Vitalidade latente e expressa naquele que seria o título original do próximo álbum de Riachão: “Se Deus Quiser Eu Vou Chegar aos 100”. Quis o destino que ele cantasse para subir um pouco antes do combinado, partindo aos 98 anos.
O que não interrompeu os planos dos produtores Caê Rolfsen e Paulinho Timor – colaboradores íntimos de Riachão –, que nos presenteiam ao honrar o legado do compositor, dando continuidade ao disco começado pelo próprio autor, mas agora com o título “Onde eu cheguei, está chegado”, com verso oportunamente extraído da conhecida “Camisa molhada”, lançada em 1979.
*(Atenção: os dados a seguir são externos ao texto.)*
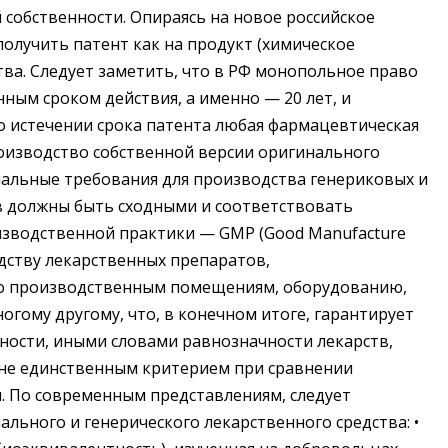
собственности. Опираясь на новое российское
олучить патент как на продукт (химическое
ства. Следует заметить, что в РФ монопольное право
ным сроком действия, а именно — 20 лет, и
о истечении срока патента любая фармацевтическая
оизводство собственной версии оригинального
рмальные требования для производства генериковых и
 должны быть сходными и соответствовать
зводственной практики — GMP (Good Manufacture
одству лекарственных препаратов,
о производственным помещениям, оборудованию,
огому другому, что, в конечном итоге, гарантирует
ности, иными словами равнозначности лекарств,
 не единственным критерием при сравнении
. По современным представлениям, следует
льного и генерического лекарственного средства: •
Tudo feito da maneira como Riachão gostaria, a começar pela seleção do repertório, iniciada pelo criador em parceria com os produtores. Na ausência do compositor, grandes artistas de diferentes gerações jogam luz sobre suas canções inéditas.
De Martinho da Vila (“Sonho do mar”) ao neto de Riachão, Taian (“Tintin”), passando por Teresa Cristina (“Uma vez na janela”), Criolo (“Saudade”), Nega Duda (“Homenagem a Claudete Macedo”) e Pedro Miranda (“Sua vaidade vai ter fim”), a estética, a estilística e a inventividade de Riachão se provam mais vivas do que se poderia sonhar. Tão vivas, que em algumas faixas a voz-guia de Riacho – forma afetuosa com que os produtores o chamam – foi mantida no álbum, reafirmando ainda mais a presença do mestre do Morro do Garcia.
Em termos de sonoridade, duas faixas trazem coloridos bem distintos em relação ao restante do álbum: “Samba quente”, gravada por Roberto Mendes (e produzida por seu filho Léo Mendes, no ano de 2021, em tempos de pandemia e isolamento), e “Oh, Lua”, iluminada pelo talento singular da voz e, sobretudo, do violão de Josyara.
É disco rico em detalhes e de natureza acintosamente popular. É samba da Bahia mais bonita que pode haver. Lá do alto – ao lado de seus pares Batatinha, Panela, Alcyvando Luz, Assis Valente, João Gilberto e Caymmi –, Riachão pode descansar com sua inseparável toalhinha pendurada no pescoço e abrir seu largo sorriso, pois seu legado, com este álbum, há de perdurar por mais de 100.